Aucune communion ne peut plus être donnée au pouvoir sans confession
On comprend surtout les propositions audacieuses du chef de file de l’opposition togolaise à l’adresse de celle qui, elle-même en 1998, n’a jamais cru bon rendre compte au peuple togolais de sa démission rocambolesque de la Commission nationale électorale au lendemain des présidentielles de 1998, en plus de n’avoir jamais cru devoir faire des dépositions devant la modeste CVJR présidée par monseigneur Nicodème Barrigah. Et Jean-Pierre Fabre de préciser abondamment à Mme la présidente Awa Nana-Daboya : « Au regard de toutes les considérations qui précèdent, votre démarche ne peut que susciter la plus grande suspicion. En tout état de cause, le HCRRUN et sa Présidente sont disqualifiés pour traiter un sujet aussi sensible que les réformes politiques. En conséquence, je vous demande d’annuler purement et simplement la tenue de cet atelier que je considère comme une mise en scène grotesque visant à créer les conditions d’un enterrement de l’APG ainsi que des réformes convenues. Puisque vous sollicitez mes conseils, je me permets de vous suggérer d’inviter le gouvernement et sa majorité parlementaire à soutenir et à faire aboutir favorablement, la proposition de loi de révision constitutionnelle, relative aux réformes politiques prescrites par l’APG, que des députés viennent d’introduire à l’Assemblée nationale. » Et voilà comment le HCRRUN est considéré avec raison comme une diversion dans le paysage politique togolais.

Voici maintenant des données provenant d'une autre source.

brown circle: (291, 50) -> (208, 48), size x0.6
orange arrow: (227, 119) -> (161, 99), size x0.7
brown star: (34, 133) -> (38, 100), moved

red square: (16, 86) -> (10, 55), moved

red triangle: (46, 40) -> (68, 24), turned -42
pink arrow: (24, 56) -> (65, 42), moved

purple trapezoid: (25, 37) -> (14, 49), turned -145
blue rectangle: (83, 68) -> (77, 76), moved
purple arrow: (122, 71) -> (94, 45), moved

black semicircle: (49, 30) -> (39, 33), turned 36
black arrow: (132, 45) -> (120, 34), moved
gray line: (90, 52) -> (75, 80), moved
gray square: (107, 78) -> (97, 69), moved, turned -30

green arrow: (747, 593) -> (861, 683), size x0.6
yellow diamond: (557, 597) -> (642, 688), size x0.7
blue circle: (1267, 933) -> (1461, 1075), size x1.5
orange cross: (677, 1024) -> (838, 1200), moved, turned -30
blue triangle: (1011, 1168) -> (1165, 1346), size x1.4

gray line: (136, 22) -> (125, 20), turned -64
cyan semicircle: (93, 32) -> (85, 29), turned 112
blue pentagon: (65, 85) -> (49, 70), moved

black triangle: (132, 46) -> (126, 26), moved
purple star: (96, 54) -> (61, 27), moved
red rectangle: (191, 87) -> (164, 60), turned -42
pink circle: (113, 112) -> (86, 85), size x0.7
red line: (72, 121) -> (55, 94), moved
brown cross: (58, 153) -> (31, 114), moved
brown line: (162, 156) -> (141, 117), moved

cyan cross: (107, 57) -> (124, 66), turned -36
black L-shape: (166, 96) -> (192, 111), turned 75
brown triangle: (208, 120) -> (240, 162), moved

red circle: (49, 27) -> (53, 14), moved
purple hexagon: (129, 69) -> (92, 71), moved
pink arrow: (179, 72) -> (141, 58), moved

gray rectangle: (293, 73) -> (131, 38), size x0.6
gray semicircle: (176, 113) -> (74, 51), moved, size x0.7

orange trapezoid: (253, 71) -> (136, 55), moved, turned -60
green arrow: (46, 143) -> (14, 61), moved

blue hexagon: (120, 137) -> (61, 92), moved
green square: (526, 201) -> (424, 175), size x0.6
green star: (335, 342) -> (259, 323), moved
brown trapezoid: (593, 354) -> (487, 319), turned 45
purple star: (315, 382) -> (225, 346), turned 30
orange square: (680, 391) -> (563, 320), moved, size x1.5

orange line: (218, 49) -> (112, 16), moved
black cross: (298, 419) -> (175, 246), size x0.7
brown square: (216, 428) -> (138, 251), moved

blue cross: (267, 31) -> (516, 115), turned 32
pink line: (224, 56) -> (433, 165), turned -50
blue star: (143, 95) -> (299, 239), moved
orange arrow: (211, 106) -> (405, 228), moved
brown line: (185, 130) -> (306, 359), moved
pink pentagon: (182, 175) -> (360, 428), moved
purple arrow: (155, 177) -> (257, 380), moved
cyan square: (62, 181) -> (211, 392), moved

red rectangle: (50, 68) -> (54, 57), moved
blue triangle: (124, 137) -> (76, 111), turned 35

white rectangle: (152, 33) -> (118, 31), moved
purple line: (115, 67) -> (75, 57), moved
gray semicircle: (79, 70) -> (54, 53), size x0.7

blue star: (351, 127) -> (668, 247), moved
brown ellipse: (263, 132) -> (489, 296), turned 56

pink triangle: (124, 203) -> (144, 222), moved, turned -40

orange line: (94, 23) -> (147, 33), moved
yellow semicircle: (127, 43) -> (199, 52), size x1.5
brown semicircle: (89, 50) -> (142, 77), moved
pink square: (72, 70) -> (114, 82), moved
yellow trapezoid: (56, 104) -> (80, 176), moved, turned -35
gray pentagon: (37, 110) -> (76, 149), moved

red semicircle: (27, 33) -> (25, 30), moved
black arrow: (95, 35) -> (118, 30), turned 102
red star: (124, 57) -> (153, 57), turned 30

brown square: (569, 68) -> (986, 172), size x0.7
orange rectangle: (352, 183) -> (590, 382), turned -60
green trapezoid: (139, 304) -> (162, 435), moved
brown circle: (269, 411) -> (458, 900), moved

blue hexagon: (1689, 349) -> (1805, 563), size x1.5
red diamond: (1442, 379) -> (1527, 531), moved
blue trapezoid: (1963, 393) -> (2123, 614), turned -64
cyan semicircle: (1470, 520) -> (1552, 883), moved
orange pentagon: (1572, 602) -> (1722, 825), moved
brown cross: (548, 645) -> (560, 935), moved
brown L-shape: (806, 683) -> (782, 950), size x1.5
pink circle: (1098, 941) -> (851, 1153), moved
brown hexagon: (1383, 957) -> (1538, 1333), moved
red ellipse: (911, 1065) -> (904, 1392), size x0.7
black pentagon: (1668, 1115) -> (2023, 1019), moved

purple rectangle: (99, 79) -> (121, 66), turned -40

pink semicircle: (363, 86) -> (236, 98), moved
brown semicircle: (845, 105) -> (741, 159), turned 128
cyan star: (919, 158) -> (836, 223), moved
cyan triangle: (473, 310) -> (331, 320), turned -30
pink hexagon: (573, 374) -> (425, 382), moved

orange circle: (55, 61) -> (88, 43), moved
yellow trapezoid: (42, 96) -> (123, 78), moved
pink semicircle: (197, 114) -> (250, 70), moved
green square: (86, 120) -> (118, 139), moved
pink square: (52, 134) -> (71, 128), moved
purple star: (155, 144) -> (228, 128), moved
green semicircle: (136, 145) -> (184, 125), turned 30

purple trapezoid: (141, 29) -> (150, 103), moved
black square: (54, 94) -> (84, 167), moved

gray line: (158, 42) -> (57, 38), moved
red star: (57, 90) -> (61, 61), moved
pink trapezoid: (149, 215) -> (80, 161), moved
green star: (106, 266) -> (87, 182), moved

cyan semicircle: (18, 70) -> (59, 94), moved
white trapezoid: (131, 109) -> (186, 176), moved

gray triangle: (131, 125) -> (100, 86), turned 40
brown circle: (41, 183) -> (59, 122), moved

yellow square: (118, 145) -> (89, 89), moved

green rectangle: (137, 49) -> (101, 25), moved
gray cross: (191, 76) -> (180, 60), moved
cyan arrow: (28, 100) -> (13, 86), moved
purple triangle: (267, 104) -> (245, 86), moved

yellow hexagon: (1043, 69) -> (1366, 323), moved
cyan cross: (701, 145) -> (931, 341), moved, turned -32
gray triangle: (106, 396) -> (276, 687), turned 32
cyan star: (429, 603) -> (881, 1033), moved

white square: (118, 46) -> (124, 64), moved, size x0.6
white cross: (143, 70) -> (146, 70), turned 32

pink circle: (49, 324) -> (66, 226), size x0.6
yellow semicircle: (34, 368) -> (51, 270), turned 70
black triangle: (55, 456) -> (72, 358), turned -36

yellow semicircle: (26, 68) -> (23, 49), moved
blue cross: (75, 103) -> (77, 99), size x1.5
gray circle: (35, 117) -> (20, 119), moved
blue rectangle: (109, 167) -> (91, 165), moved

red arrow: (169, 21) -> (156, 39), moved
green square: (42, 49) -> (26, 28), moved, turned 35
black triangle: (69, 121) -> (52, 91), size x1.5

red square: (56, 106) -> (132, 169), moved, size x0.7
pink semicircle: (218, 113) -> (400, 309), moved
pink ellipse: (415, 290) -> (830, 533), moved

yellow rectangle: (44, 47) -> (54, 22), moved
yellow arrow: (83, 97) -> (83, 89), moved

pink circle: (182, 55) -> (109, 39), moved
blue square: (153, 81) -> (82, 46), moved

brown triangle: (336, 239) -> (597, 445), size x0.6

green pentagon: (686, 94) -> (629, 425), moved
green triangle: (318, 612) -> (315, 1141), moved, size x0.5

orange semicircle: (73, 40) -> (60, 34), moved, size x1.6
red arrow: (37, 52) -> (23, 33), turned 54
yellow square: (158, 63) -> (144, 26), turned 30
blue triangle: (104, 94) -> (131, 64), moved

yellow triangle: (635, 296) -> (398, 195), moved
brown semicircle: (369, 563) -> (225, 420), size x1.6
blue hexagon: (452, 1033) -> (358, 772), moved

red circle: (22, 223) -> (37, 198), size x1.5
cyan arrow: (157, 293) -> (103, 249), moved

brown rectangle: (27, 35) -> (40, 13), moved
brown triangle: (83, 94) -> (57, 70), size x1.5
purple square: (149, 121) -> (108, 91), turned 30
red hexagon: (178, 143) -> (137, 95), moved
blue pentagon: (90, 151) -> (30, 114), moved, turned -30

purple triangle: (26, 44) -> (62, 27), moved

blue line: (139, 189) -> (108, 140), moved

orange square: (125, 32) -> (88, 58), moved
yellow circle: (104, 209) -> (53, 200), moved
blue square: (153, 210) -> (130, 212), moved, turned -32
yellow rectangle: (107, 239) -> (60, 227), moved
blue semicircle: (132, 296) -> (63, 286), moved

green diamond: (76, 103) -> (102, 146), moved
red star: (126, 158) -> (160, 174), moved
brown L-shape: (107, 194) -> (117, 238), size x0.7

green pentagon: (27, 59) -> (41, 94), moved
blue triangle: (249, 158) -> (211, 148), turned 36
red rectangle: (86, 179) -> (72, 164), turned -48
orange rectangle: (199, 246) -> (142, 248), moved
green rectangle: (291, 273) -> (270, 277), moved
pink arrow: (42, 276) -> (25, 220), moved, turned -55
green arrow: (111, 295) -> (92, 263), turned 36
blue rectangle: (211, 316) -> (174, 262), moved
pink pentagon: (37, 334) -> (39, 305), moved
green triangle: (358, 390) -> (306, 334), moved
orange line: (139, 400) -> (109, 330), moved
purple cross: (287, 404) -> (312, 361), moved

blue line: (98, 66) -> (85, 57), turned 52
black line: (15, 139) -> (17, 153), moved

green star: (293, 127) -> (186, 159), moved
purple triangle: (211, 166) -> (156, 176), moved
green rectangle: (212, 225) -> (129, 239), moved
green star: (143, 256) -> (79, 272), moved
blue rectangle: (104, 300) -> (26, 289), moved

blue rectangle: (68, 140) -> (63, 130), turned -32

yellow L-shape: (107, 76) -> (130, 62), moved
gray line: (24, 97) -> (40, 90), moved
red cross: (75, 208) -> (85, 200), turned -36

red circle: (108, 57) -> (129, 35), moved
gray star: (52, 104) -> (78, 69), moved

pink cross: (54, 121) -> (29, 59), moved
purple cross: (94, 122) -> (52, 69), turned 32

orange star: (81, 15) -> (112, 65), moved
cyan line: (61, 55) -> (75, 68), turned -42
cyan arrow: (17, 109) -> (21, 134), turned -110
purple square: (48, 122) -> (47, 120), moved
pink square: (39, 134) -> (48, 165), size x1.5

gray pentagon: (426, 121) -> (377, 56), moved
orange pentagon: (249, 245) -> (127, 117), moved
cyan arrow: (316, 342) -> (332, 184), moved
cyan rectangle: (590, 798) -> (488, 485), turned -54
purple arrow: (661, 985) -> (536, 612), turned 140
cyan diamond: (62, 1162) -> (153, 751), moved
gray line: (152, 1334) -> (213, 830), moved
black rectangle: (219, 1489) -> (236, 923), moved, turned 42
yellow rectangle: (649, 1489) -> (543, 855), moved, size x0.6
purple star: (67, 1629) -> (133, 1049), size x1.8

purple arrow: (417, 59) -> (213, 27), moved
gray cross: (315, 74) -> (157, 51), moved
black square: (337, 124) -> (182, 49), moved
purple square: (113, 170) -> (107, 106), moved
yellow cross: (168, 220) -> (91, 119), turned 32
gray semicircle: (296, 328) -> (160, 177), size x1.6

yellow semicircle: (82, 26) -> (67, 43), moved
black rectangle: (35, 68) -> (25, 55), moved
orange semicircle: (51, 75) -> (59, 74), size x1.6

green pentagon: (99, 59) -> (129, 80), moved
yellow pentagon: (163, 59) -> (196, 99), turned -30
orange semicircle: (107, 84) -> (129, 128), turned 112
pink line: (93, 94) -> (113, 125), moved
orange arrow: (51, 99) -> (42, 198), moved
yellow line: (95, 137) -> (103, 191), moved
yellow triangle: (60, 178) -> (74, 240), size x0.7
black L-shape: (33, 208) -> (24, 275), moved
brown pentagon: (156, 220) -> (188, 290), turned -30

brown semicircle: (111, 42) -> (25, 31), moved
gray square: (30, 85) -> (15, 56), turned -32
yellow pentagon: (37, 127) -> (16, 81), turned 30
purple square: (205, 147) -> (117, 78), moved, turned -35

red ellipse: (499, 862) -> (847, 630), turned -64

Désormais, la réalité togolaise doit être abordée avec lucidité, réalisme et tempérance certes, mais toujours avec une fidèle vérité, une rigueur conforme aux faits et une exigence de responsabilité hors de toute complaisance coupable. Le problème togolais doit être pris à bras le corps. Et, si la solution doit venir de tous les acteurs, il est tout aussi clair que le pouvoir togolais, nommément Faure Gnassingbé, doit changer son fusil d’épaule, si tant est qu’il lui faudra encore un fusil au lieu d’un numéro de téléphone : celui du chef de file de l’opposition togolaise, Jean-Pierre Fabre, un numéro de téléphone qu’il connaît parfaitement d’ailleurs.
Aussi, si reprise de dialogue il doit y avoir au Togo, cette étape ne serait pas franchie sans que Faure Gnassingbé lui-même ne soit à la table de négociation, pour tout le temps que cela va durer. Finis donc ces rencontres où les délégués du pouvoir togolais, ne disposant en réalité d’aucun mandat à s’engager, finissent d’ailleurs par faire du simple présentéisme en refusant même de parler parfois. Tous ces dialogues silencieux sont finis. Fini, la moquerie politique permanente au Togo. Finis cette désinvolture et cette incompétence qui fait qu’un chef d’État n’a jamais été un modèle républicain en quoi que ce soit dans son pays où à l’extérieur.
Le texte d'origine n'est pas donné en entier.